Transfer learning models with transfer learning method; trained on the ImageNet dataset (1.2 million images in 1000 categories).

The general architecture of deep learning methods used for BAA is given in Figure 9. We can get more efficient and effective results using these models with pretrained weights in our data set. Many transfer learning models are available. Since transfer learning models are pre-trained models, they contribute to classifying different images or regression problems. The models preferred for our study are InceptionV3 [28], MobileNetV2 [29] and EfficientNetB4 [30]. The Inception V3 was frequently used in studies on BAA issues. MobileNetV2 and EfficientNetB4 are fast models and very similar to Inception V3 in terms of model parameter numbers.

4.3 InceptionV3

The InceptionV3 network architecture has been trained over one million data on the ImageNet dataset. It is 42 layers deep and can be divided into 1,000 categories [28]. This model has been developed based on the GoogLeNet network.
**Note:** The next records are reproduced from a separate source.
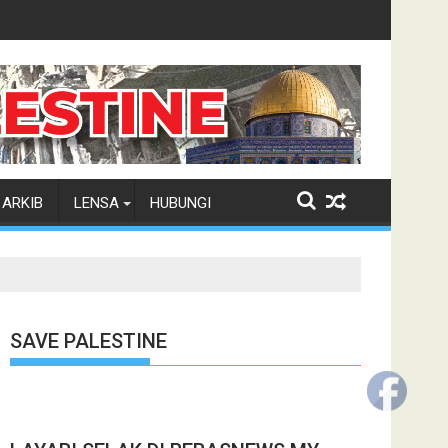
ARKIB
LENSA
HUBUNGI
SAVE PALESTINE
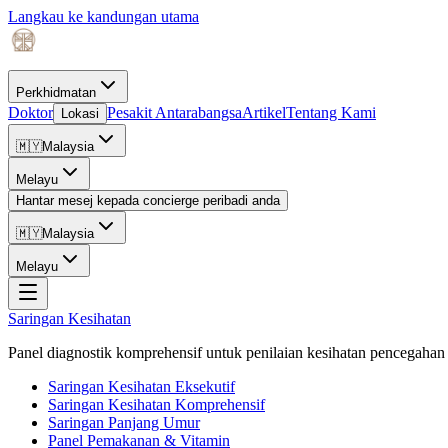
Langkau ke kandungan utama
Perkhidmatan
Doktor
Pesakit Antarabangsa
Artikel
Tentang Kami
Lokasi
🇲🇾
Malaysia
Melayu
Hantar mesej kepada concierge peribadi anda
🇲🇾
Malaysia
Melayu
Saringan Kesihatan
Panel diagnostik komprehensif untuk penilaian kesihatan pencegahan 
Saringan Kesihatan Eksekutif
Saringan Kesihatan Komprehensif
Saringan Panjang Umur
Panel Pemakanan & Vitamin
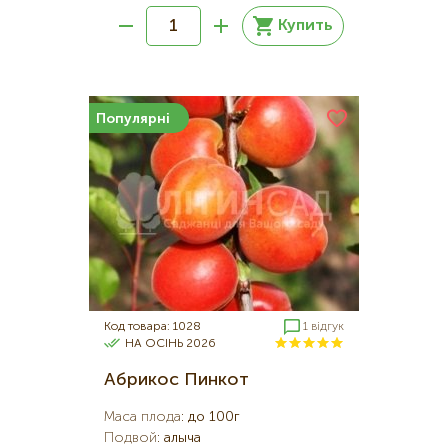
Купить
Популярні
Код товара: 1028
1 відгук
НА ОСІНЬ 2026
Абрикос Пинкот
Маса плода
:
до 100г
Подвой
:
алыча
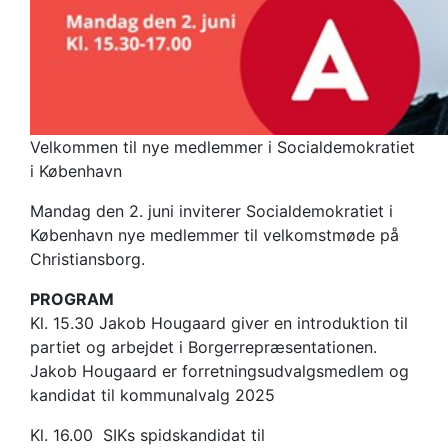
Velkommen til nye medlemmer i Socialdemokratiet
i København
Mandag den 2. juni inviterer Socialdemokratiet i
København nye medlemmer til velkomstmøde på
Christiansborg.
PROGRAM
Kl. 15.30 Jakob Hougaard giver en introduktion til
partiet og arbejdet i Borgerrepræsentationen.
Jakob Hougaard er forretningsudvalgsmedlem og
kandidat til kommunalvalg 2025
Kl. 16.00 SIKs spidskandidat til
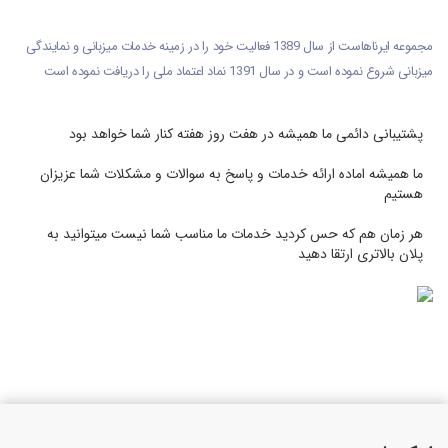
مجموعه ایرناهاست از سال 1389 فعالیت خود را در زمینه خدمات میزبانی و نمایندگی
میزبانی شروع نموده است و در سال 1391 نماد اعتماد ملی را دریافت نموده است
پشتیبانی دائمی ما همیشه در هفت روز هفته کنار شما خواهد بود
ما همیشه اماده ارائه خدمات و پاسخ به سوالات و مشکلات شما عزیزان
هستیم
هر زمان هم که حس کردید خدمات ما مناسب شما نیست میتوانید به
پلان بالاتری ارتقا دهید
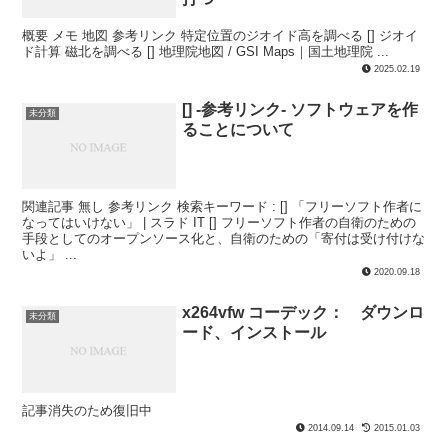
概要 メモ 地図 参考リンク 特定位置のジオイド高を調べる [] ジオイ
ド計算 磁北を調べる [] 地理院地図 / GSI Maps｜国土地理院 ...
2025.02.19
[] -参考リンク- ソフトウェアを作
未分類
ることについて
関連記事 無し 参考リンク 検索キーワード : [] 「フリーソフト作者に
なってはいけない」 | スラド IT [] フリーソフト作者の自衛のための
手段としてのオープンソース化と、自衛のための「寄付は受け付けな
いよ」 ...
2020.09.18
x264vfw コーデック： ダウンロ
未分類
ード、インストール
記事消失のため復旧中
2014.09.14
2015.01.03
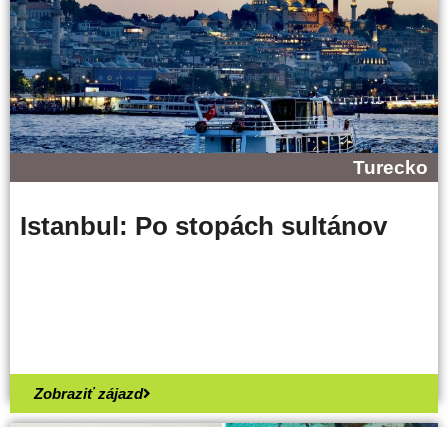
Turecko
Istanbul: Po stopách sultánov
Zobraziť zájazd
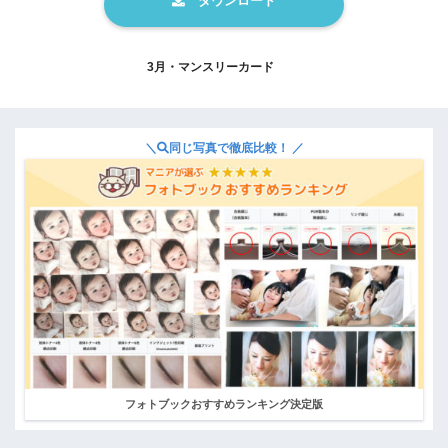
3月・マンスリーカード
＼
同じ写真で徹底比較！ ／
フォトブックおすすめランキング決定版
InceptionV3 network architecture is shown in Figure 5. In the modified InceptionV3 model, a new block has been added to the end of the InceptionV3 model, as shown in Figure 6. No fine-tuning has been done on the layers of the InceptionV3 model. This modified model performed better results with this newly added block on the KCRD dataset and RSNA dataset.

Figure 5. Inception V3 network architecture

4.4 MobileNetV2

It is a CNN architecture proposed by Sandler et al. [29] for mobile devices. MobileNetV2 CNN architecture is used in large data sets such as ImageNet. It is a model that has been parameterized to meet the conditions with resource constraints. MobilenetV2 network architecture is shown in Figure 7.

4.5 EfficientNet

The Google research team has proposed the EfficientNet model as a new sizing method that equally scales all dimensions of the network's depth, width, and resolution. EfficientNet maintains and transfers learning datasets to maintain model efficiency and allows a basic ConvNet to scale to any target source constraint [30]. EfficientNet includes eight models between B0-B7, and each model is different in size and number of parameters. The EfficientNet B0 model is the smallest in terms of size and parameters. As the model number increases, the size and number of parameters increase. EfficientNet is based on compound scaling methods. The size and parameter numbers of the EfficientNetB4 model were the closest to other methods used in the study. Therefore, the EfficientNet B4 model was chosen. The primary network structure of EfficientNet B4 is given in Figure 8.

4.6 Network architecture for bone age assessment

The proposed network architecture for BAA from hand-wrist radiographs is shown in Figure 9.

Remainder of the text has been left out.